Chicken Achari | Achari Chicken Curry | Achari Chicken Recipe | Achari Chicken | Achari Murgh | Chicken Achari Recipe | Chicken Curry | Chicken Gravy |

Ingredients for Chicken Achari:

– Chicken, curry cut pieces with bones- 500 gms

Masala powder:
– Kalonji/Nigella seeds- 1 tsp
– Saunf/Fennel seeds- 1/2 tsp
– Methi/Fenugreek seeds- 1/4 tsp
– Dry red chillies- 2

For marination:
– Salt- 1 tsp
– Turmeric powder- 1/2 tsp
– Ginger garlic paste- 1.5 tsp
– Masala powder- roasted and powdered
– Whisked curd/plain yogurt- 4 tbsp (or 1/4 cup)

Other ingredients:
– Mustard seeds- 3/4 tsp
– Onions, chopped- 2 medium
– Tomatoes, chopped-2 medium
– Green chillies, cut in 1/2 inch pieces- 3
– Kashmiri Chilli powder- 2 tsp
– Ginger juliennes- 1 tbsp
– Refined oil- 3-4 tbsp

Preparation:

– Take a pan and dry roast the spices for the Masala powder on low heat for 3 mins. Take it out on a plate to cool and then grind it to a powder.
– Marinate the chicken pieces with the ingredients for marination and the Masala powder made earlier. Mix and set aside for 60 mins.
– Chop the onions and the tomatoes, cut the green chillies and cut the ginger into juliennes.

Process:

– Heat oil in a kadhai or pan, add the mustard seeds and when it splutters, add the green chillies.

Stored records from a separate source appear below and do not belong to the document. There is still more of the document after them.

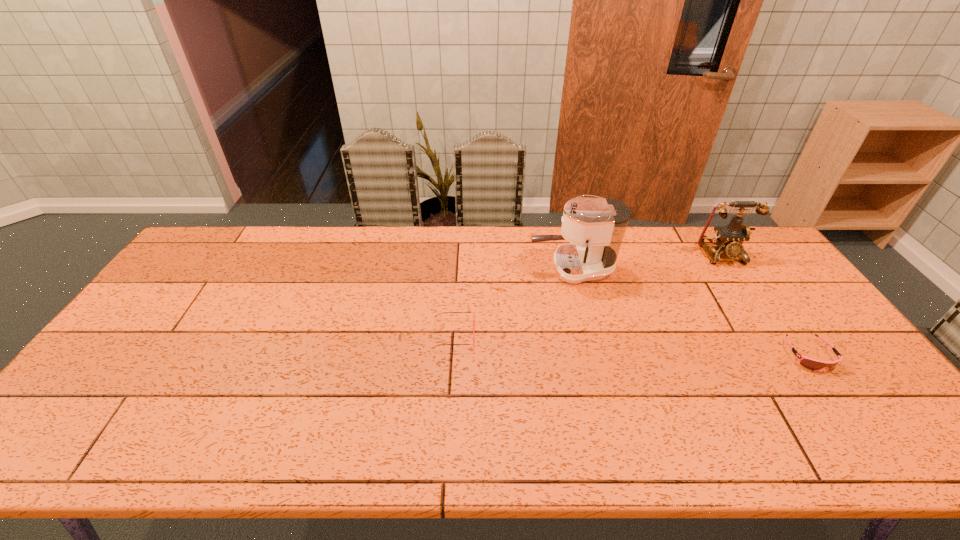 Locate an element on the screen. The width and height of the screenshot is (960, 540). empty space that is in between the telephone and the tallest object is located at coordinates (646, 261).

I want to click on unoccupied position between the goggles and the coffee maker, so click(691, 312).

Find the location of a particular element. This screenshot has width=960, height=540. free point between the tallest object and the third shortest object is located at coordinates (646, 261).

Identify the location of free space between the telephone and the second object from left to right. The width and height of the screenshot is (960, 540). (646, 261).

At what (x,y) coordinates should I click in order to perform the action: click on free spot between the spectacles and the shortest object. Please return your answer as a coordinate pair (x, y). Looking at the image, I should click on (632, 345).

Where is `empty space between the coffee maker and the third shortest object`? The width and height of the screenshot is (960, 540). empty space between the coffee maker and the third shortest object is located at coordinates (646, 261).

This screenshot has width=960, height=540. In order to click on free space between the second object from left to right and the goggles in this screenshot , I will do `click(691, 312)`.

Locate an element on the screen. unoccupied position between the goggles and the second tallest object is located at coordinates (765, 305).

Find the location of a particular element. This screenshot has width=960, height=540. empty location between the telephone and the shortest object is located at coordinates (765, 305).

At what (x,y) coordinates should I click in order to perform the action: click on vacant area that lies between the shortest object and the leftmost object. Please return your answer as a coordinate pair (x, y). The height and width of the screenshot is (540, 960). Looking at the image, I should click on (632, 345). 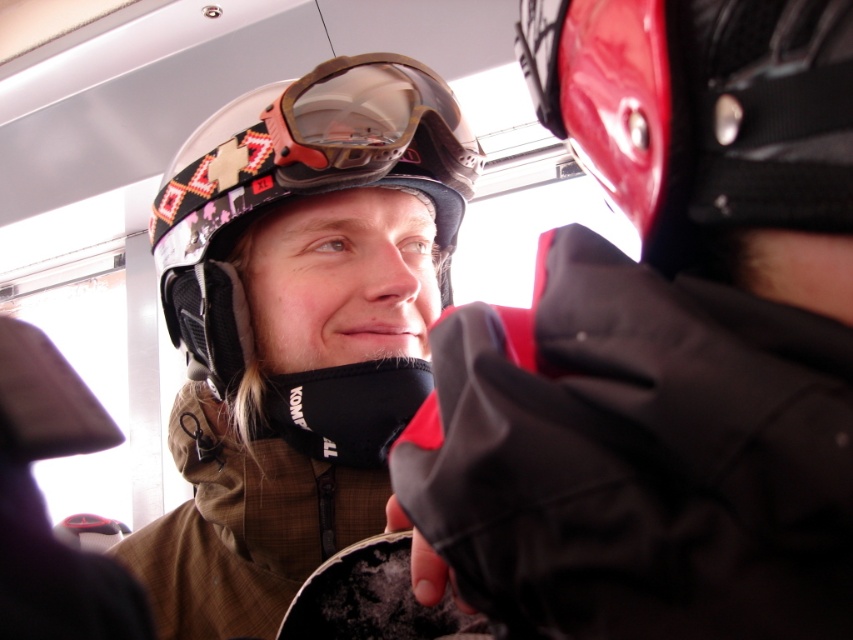 Describe the element at coordinates (664, 342) in the screenshot. I see `matte black helmet at upper left` at that location.

Is matte black helmet at upper left smaller than matte black goggles at center?

No.

Is point (664, 465) in front of point (367, 144)?

Yes, point (664, 465) is closer to viewer.

Image resolution: width=853 pixels, height=640 pixels. What are the coordinates of `matte black helmet at upper left` in the screenshot? It's located at (664, 342).

Which is more to the right, white matte helmet at center or matte black goggles at center?

Positioned to the right is matte black goggles at center.

Where is `white matte helmet at center`? white matte helmet at center is located at coordinates (300, 188).

Is red matte helmet at upper right to the right of white matte helmet at center from the viewer's perspective?

Indeed, red matte helmet at upper right is positioned on the right side of white matte helmet at center.

How much distance is there between red matte helmet at upper right and white matte helmet at center?

red matte helmet at upper right is 11.00 inches from white matte helmet at center.

I want to click on red matte helmet at upper right, so click(x=699, y=109).

Locate an element on the screen. red matte helmet at upper right is located at coordinates coord(699,109). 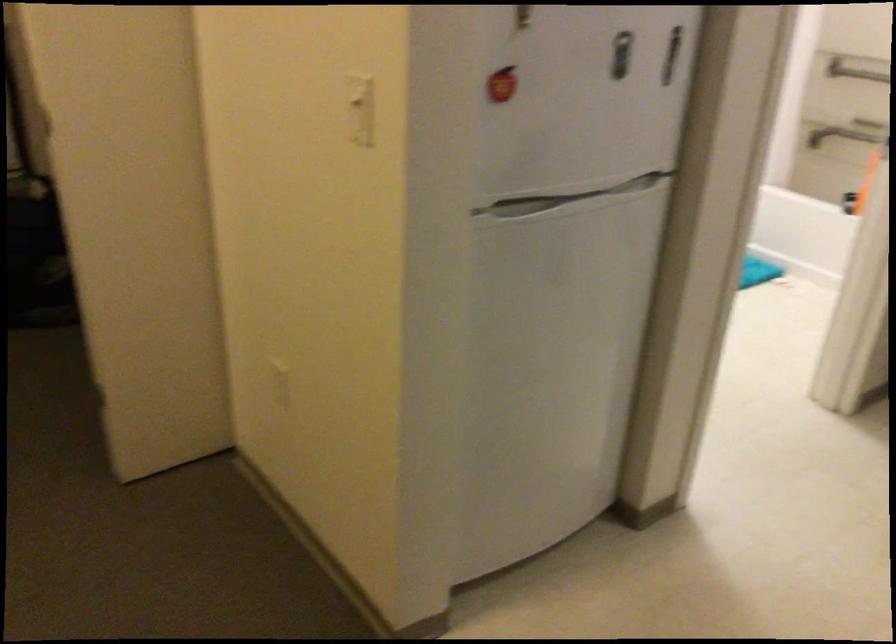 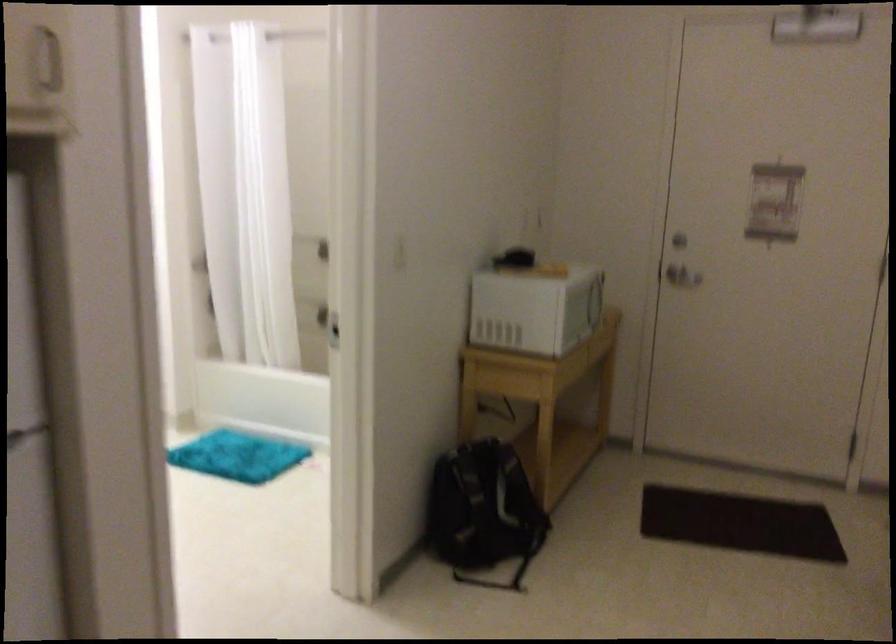 Where in the second image is the point corresponding to the point at 797,129 from the first image?

(312, 310) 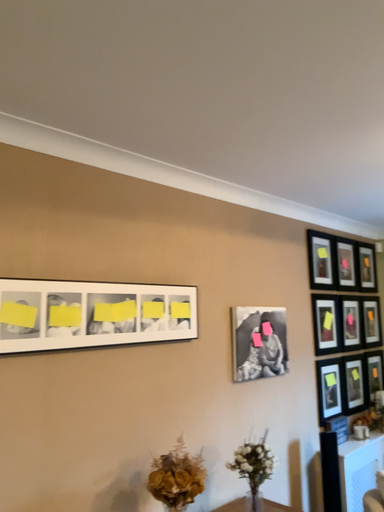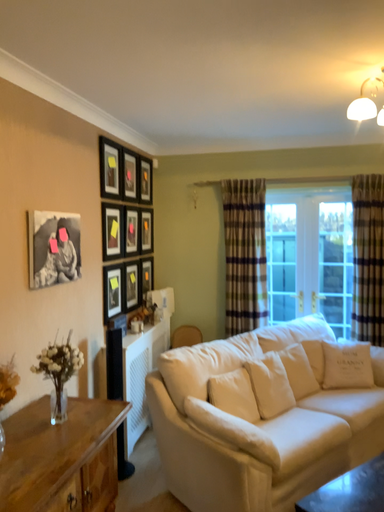 Question: Which way did the camera rotate in the video?

Choices:
 (A) rotated downward
 (B) rotated upward

Answer: (A) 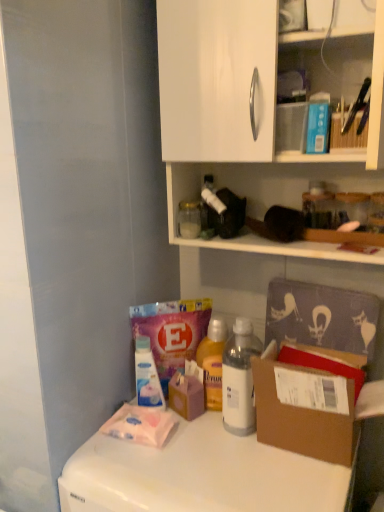 The height and width of the screenshot is (512, 384). Identify the location of free location in front of transparent plastic bottle at lower center, the 3th bottle in the right-to-left sequence. (144, 456). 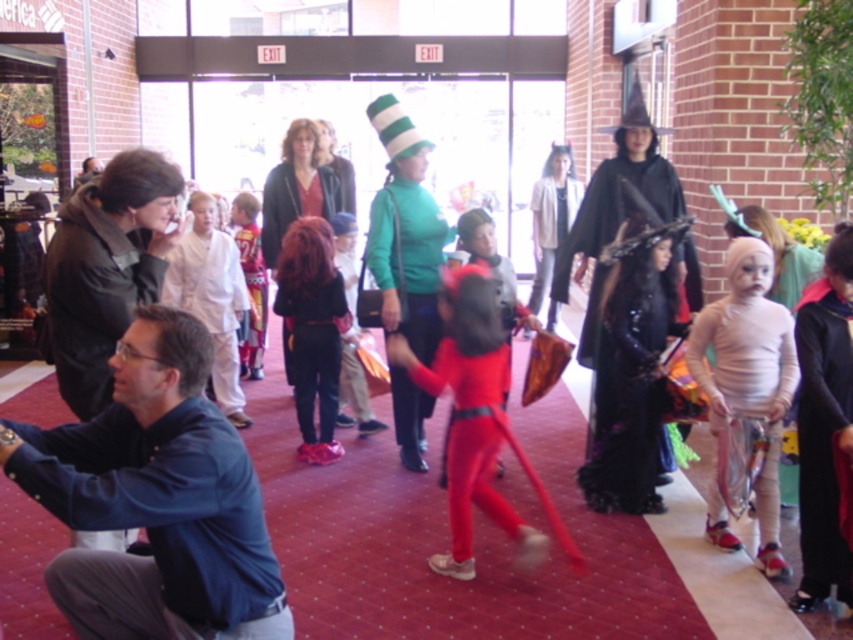 Can you confirm if blue shirt at lower left is smaller than blue fabric shirt at lower left?

Incorrect, blue shirt at lower left is not smaller in size than blue fabric shirt at lower left.

Between blue shirt at lower left and blue fabric shirt at lower left, which one has less height?

With less height is blue shirt at lower left.

You are a GUI agent. You are given a task and a screenshot of the screen. Output one action in this format:
    pyautogui.click(x=<x>, y=<y>)
    Task: Click on the blue shirt at lower left
    
    Given the screenshot: What is the action you would take?
    pyautogui.click(x=155, y=499)

You are a GUI agent. You are given a task and a screenshot of the screen. Output one action in this format:
    pyautogui.click(x=<x>, y=<y>)
    Task: Click on the blue shirt at lower left
    The image size is (853, 640).
    Given the screenshot: What is the action you would take?
    pyautogui.click(x=155, y=499)

Can you confirm if green matte sweater at center is shorter than matte white shirt at center?

No.

What do you see at coordinates (408, 259) in the screenshot? I see `green matte sweater at center` at bounding box center [408, 259].

At what (x,y) coordinates should I click in order to perform the action: click on green matte sweater at center. Please return your answer as a coordinate pair (x, y). Looking at the image, I should click on (408, 259).

Where is `green matte sweater at center`? Image resolution: width=853 pixels, height=640 pixels. green matte sweater at center is located at coordinates (408, 259).

You are a GUI agent. You are given a task and a screenshot of the screen. Output one action in this format:
    pyautogui.click(x=<x>, y=<y>)
    Task: Click on the blue shirt at lower left
    The height and width of the screenshot is (640, 853).
    Given the screenshot: What is the action you would take?
    tap(155, 499)

Which is behind, point (180, 394) or point (189, 262)?

Positioned behind is point (189, 262).

The width and height of the screenshot is (853, 640). Identify the location of blue shirt at lower left. (155, 499). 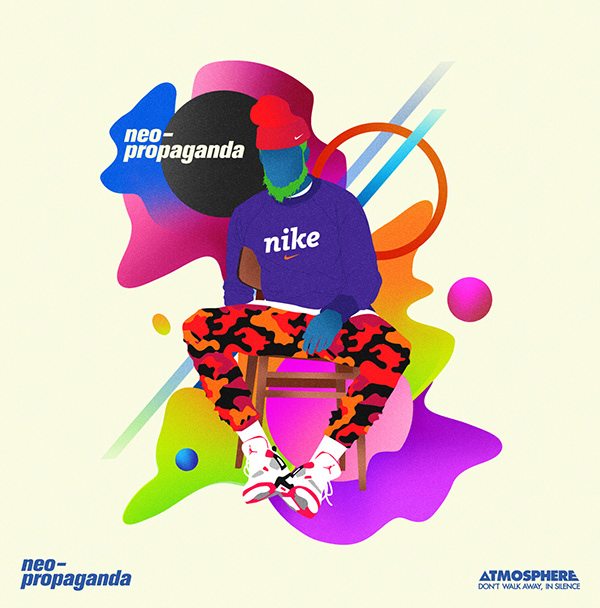 Locate an element on the screen. This screenshot has width=600, height=608. wooden stool is located at coordinates [x=260, y=367].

Give a stir and add the chopped onions. Fry on medium heat for 8 mins till slightly brown.
– Now add the chopped tomato, cook on medium heat for 2 mins and add 1/4 tsp salt. Continue to cook on medium heat for another 5 mins till the tomatoes are soft & oil separates.
– Add the marinated chicken, mix well and bhunno/fry on medium heat for 5 mins.
– Now add the Kashmiri Chilli Powder, mix well & fry on medium heat for 3 mins. Reduce the heat to low and continue to fry for another 2 mins till oil separates.
– Add 150 ml water, mix and cover & cook on low heat for 15 mins.
– Remove lid, mix in the ginger juliennes and simmer for around 2 mins till oil separates.